"has height=2576, width=665." appears in one line of the records below. Output that line and each one after it, exactly, through the last line.

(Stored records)
-=-=-=-=-
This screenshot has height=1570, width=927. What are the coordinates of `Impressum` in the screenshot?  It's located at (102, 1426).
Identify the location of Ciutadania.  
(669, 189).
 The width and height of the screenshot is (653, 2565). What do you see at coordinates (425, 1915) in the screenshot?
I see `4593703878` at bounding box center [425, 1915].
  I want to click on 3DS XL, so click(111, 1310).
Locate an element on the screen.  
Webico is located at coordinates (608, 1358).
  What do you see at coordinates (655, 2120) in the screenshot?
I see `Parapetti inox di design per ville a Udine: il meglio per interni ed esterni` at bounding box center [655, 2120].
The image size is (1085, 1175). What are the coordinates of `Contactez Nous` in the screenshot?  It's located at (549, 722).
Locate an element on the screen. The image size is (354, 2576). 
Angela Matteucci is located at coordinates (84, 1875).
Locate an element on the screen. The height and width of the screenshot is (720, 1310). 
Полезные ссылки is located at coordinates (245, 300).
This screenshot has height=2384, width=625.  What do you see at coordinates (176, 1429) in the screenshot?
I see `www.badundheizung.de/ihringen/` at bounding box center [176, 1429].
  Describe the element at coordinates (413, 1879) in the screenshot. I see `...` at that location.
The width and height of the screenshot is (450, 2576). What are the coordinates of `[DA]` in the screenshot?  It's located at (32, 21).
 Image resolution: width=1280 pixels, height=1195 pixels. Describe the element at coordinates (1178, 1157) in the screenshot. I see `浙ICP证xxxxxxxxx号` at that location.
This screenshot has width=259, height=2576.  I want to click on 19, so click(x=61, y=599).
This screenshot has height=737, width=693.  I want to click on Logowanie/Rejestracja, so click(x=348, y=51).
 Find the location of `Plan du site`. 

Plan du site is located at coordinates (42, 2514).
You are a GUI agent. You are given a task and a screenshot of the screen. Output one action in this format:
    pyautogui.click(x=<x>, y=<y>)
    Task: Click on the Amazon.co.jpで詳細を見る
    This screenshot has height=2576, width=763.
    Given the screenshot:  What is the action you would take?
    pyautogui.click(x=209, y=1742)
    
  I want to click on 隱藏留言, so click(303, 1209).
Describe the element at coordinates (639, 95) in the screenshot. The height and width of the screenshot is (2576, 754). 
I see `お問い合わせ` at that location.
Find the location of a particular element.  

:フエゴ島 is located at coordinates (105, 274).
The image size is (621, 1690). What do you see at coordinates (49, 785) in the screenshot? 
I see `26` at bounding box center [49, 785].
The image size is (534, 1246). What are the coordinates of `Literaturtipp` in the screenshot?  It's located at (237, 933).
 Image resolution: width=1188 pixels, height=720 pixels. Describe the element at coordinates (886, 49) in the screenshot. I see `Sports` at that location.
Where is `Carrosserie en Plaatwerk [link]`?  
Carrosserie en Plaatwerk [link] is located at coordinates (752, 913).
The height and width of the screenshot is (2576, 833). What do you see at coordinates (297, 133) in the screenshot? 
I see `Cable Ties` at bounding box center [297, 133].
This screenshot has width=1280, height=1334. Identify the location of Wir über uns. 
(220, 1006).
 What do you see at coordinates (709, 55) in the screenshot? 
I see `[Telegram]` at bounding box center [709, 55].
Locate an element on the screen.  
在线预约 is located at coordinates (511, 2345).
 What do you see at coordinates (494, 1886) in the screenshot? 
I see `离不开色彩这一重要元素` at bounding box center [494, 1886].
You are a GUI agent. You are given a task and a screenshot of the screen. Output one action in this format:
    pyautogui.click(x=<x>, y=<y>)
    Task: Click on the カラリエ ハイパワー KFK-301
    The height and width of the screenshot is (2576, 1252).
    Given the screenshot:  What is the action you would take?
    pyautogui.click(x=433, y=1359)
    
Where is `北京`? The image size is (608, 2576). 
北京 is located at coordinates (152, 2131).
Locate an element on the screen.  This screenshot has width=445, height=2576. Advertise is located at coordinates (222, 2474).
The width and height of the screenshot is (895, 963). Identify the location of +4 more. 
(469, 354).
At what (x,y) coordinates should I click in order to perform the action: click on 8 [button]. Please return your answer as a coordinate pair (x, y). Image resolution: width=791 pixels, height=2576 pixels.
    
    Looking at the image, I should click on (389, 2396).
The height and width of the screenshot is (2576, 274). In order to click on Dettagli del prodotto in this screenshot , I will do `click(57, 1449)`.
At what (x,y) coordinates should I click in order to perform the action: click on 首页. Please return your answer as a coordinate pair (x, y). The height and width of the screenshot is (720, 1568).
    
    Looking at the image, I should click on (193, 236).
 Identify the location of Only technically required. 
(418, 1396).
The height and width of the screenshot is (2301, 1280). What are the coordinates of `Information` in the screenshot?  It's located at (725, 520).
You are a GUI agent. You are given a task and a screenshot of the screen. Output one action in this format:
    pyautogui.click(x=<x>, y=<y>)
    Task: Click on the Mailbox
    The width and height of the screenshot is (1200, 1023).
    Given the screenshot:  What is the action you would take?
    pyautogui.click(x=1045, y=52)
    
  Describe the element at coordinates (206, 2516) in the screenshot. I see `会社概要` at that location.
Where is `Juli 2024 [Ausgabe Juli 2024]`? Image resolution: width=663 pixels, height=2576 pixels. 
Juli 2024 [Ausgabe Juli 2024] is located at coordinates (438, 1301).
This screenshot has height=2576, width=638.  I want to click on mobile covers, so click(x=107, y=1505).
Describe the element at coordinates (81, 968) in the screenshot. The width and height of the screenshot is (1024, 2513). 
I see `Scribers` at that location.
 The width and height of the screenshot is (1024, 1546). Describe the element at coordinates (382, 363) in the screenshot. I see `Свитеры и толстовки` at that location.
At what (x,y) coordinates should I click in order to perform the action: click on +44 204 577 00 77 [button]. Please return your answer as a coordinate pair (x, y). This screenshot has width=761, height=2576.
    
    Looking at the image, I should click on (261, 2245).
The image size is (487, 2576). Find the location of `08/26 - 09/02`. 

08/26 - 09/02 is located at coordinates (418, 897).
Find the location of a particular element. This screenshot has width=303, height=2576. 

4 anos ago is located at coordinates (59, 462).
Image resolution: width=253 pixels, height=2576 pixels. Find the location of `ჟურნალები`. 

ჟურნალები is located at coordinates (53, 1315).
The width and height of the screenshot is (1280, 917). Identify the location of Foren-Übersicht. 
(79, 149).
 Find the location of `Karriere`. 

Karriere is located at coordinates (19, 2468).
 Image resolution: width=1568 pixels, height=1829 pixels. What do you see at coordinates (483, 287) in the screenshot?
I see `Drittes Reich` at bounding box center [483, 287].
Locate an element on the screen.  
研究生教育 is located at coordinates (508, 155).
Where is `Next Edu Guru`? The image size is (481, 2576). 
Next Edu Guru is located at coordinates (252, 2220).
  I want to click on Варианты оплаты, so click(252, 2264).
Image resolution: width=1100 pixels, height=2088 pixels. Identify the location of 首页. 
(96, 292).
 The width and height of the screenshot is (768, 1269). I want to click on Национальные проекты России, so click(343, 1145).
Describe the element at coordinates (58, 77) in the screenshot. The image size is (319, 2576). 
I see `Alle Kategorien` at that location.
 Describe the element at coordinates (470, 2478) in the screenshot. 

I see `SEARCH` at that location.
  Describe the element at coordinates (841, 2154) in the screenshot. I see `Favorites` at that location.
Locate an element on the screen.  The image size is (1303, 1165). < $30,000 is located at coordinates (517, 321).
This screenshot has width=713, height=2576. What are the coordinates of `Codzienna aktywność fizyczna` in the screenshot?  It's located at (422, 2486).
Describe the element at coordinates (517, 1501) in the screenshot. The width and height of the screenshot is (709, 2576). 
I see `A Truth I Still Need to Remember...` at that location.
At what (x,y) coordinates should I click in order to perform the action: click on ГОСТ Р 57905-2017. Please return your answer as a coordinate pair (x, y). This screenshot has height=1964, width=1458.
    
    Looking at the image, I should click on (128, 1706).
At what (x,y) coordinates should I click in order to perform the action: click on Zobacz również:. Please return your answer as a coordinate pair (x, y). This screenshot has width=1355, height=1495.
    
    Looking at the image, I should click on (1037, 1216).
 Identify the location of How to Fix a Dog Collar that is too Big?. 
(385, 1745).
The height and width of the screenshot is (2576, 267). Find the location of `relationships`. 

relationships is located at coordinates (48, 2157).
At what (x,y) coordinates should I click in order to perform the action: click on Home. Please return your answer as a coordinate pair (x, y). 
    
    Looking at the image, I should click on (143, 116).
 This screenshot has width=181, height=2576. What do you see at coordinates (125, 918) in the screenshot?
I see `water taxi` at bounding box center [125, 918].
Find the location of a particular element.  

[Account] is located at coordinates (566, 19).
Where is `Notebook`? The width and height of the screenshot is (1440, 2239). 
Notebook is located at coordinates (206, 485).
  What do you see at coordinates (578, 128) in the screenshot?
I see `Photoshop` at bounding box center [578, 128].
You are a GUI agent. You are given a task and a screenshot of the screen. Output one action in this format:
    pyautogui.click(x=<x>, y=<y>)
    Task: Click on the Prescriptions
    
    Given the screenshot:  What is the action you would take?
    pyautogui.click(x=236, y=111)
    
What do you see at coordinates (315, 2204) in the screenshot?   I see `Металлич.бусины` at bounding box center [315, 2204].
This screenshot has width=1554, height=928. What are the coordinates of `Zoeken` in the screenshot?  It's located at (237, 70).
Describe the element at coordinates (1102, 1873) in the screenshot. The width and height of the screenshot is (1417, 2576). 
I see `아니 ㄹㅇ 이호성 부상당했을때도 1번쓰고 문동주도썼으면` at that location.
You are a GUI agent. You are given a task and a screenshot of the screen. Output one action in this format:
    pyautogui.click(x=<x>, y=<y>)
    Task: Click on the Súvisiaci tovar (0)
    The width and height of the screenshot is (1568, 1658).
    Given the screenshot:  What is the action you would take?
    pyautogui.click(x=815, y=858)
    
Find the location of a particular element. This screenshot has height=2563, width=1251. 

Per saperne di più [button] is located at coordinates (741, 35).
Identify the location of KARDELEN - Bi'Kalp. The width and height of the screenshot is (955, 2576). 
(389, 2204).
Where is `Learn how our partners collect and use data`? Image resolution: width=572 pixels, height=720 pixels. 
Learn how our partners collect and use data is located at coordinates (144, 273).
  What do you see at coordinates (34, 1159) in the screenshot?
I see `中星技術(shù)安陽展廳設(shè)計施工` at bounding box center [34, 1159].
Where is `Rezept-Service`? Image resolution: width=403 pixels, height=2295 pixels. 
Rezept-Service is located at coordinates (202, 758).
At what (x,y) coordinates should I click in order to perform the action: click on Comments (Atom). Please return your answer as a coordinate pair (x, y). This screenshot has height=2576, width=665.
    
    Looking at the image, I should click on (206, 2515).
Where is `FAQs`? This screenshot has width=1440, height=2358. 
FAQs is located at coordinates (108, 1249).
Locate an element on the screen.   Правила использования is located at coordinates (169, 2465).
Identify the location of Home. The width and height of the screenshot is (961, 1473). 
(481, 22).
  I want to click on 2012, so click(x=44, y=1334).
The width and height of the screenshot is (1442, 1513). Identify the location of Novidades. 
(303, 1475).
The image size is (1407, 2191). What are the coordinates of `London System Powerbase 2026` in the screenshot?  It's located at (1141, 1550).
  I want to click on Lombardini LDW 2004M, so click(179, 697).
-=-=-=-=-
▸ **Your response**:
At what (x,y) coordinates should I click in order to perform the action: click on Comments (Atom). Please return your answer as a coordinate pair (x, y). This screenshot has height=2576, width=665.
    
    Looking at the image, I should click on (206, 2515).
Where is `FAQs`? This screenshot has width=1440, height=2358. 
FAQs is located at coordinates (108, 1249).
Locate an element on the screen.   Правила использования is located at coordinates (169, 2465).
Identify the location of Home. The width and height of the screenshot is (961, 1473). 
(481, 22).
  I want to click on 2012, so click(x=44, y=1334).
The width and height of the screenshot is (1442, 1513). Identify the location of Novidades. 
(303, 1475).
The image size is (1407, 2191). What are the coordinates of `London System Powerbase 2026` in the screenshot?  It's located at (1141, 1550).
  I want to click on Lombardini LDW 2004M, so click(179, 697).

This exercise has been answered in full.